=== WHAT YOU ARE ASKED TO DO ===
Lines of the listing below that contain the string "templating" are to be returned.

Segment Start: RECORDS FOR PROCESSING

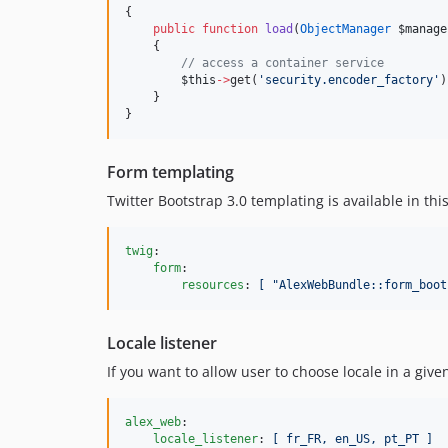
{
public
function
load
(
ObjectManager
$manage
    {
//
 access a container service
$this
->
get(
'
security.encoder_factory
'
)
    }
}
Form templating
Twitter Bootstrap 3.0 templating is available in th
twig
:

form
:

resources
: 
[ "AlexWebBundle::form_boot
Locale listener
If you want to allow user to choose locale in a giv
alex_web
:

locale_listener
: 
[ fr_FR, en_US, pt_PT ]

Segment End: RECORDS FOR PROCESSING

=== OUTPUT ===
Form templating
Twitter Bootstrap 3.0 templating is available in th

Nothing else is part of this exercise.